Hi all,
After reading through several posts, I came back to the interesting disucssion in the post below:
As discussed, for GSEA, we use two individual lists as input:
The up-regulated genes The down-regulated genes We can filter these two lists based on p-value and logFC, or we can set these parameters in the GSEA tool. The result is a set of GO terms enriched by the overrepresentation of up-regulated or down-regulated genes.
Point 1: What is the log(p-value) in the output of GSEA that is considered significant? Is it the same as for DEGs, i.e., 0.05? For example, I have only 40 upregulated genes, but the GSEA resulted in enrichemnt of 12 GO-terms logpvalue > 0.05
Point 2: How should we interpret the results if the same GO term sometime is enriched in both the downregulated and upregulated gene lists?
Point 3: If we use a logFC > 1.5 as a threshold in the GSEA settings, not all expressed genes are included. What is the difference between GSEA and regular GO-term enrichment analysis in this context?
As I understood "GO term enrichment looks at the frequency of GO terms among a set of genes, while GSEA evaluates the association of entire gene sets with phenotypes based on gene rankings", however, I found them similar!!!
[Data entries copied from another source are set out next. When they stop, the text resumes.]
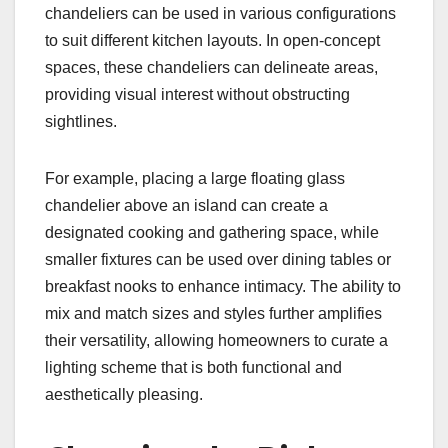
chandeliers can be used in various configurations
to suit different kitchen layouts. In open-concept
spaces, these chandeliers can delineate areas,
providing visual interest without obstructing
sightlines.
For example, placing a large floating glass
chandelier above an island can create a
designated cooking and gathering space, while
smaller fixtures can be used over dining tables or
breakfast nooks to enhance intimacy. The ability to
mix and match sizes and styles further amplifies
their versatility, allowing homeowners to curate a
lighting scheme that is both functional and
aesthetically pleasing.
I’d appreciate any help you can offer
pvalues are about statistical significance hence are independent of what you are measuring, but once you apply a log to them and plot on a scale, they become a different concept, though not necessarily more meaningful,
it is just that biologists like to (incorrectly) think that smaller p-value means more certain result, hence the plotting of pvalues
remember that each method depends on annotations - how well a gene is annotated, hence operating on incomplete information
the annotation of a gene is merely a snapshot in time
Thanks for yiour reply.
Lets say the files are well annotated and the alignmnet for the results showed 95% reads uniquly mapped to the reference. filtering based on pvalue >0.05 is a common step. The question here is what is the the best input;
I previously tried a GSEA tool that recommended using the entire list of genes with their logFC values. While the tool did display enriched GO terms, it didn't indicate the direction (up or down) of the regulation. This led to confusion about whether the GSEA tool was including all genes regardless of their direction, which could be misleading.
When trying to get biological interpretation for differential gene expression analysis you have 2 standard options: overrepresentation analysis or enrichment analysis. First one based on hypergeometric test, second is functional class scoring technique based on distribution of all genes annotated to a geneset across a ranking that includes all measured genes. They both very limited approaches, with the ideal being a constraint based genome-wide model that accounts for topology of pathways. This one is probably unrealistic at the moment.
The 2 methods can be complementary as they answer slightly different questions. First one would give you the biological role for the top changing genes, second is best at picking up more subtle but coordinated (same direction) changes in all genes involved in a pathway, as you derive a score from all genes annotated to the process. They will often give you different results and point to different cell functions. For GSEA you need to provide a ranking of all genes included in your comparison, what metric to use for the ranking is largely up to you, naive and intuitive metric like logFC is often used but you could rank them based on pairwise comparison p-value, or you could rank them based on correlation with something if the question you trying to answer is what cellular processes are correlated with abundance of certain gene/protein.
For overrepresentation analysis I would recommend against splitting in up/down-regulated. Genes that work in coordination within the same biological process dont need to be necessarily coexpressed, as there is so many complex regulatory interactions between actors of same pathway, and GeneSets often include "positive" and "negative" contributors towards that cell function. Its common to get upregulated and downregulated genes annotated to the same pathway, which would be strong evidence that the pathway is perturbed and that biological process activity is affected. To guess in what direction is it changing you should probably take a closer look at pathway topology and interpret it yourself.
Thanks a lot,
What confused me is the mixing between both concepts like below :
"g:GOSt performs functional enrichment analysis, also known as over-representation analysis (ORA) or gene set enrichment analysis, on input gene list"
Based on your explanation, it seems that many typical RNA-seq analyses might be going in the wrong direction. I completely agree with not splitting upregulation and downregulation, as both directions can contribute to the same pathway. Therefore, it makes sense to start with the pathway itself, rather than just focusing on GO terms, and to examine the role of each individual gene within each pathway.
In this context:
Rearranging and grouping genes into sets and then using GSEA seems like a more valid approach.
Ranking genes: Some discussions suggest using criteria combining both logFC and p-value for ranking. however;
I appreciate any recommendations you might have!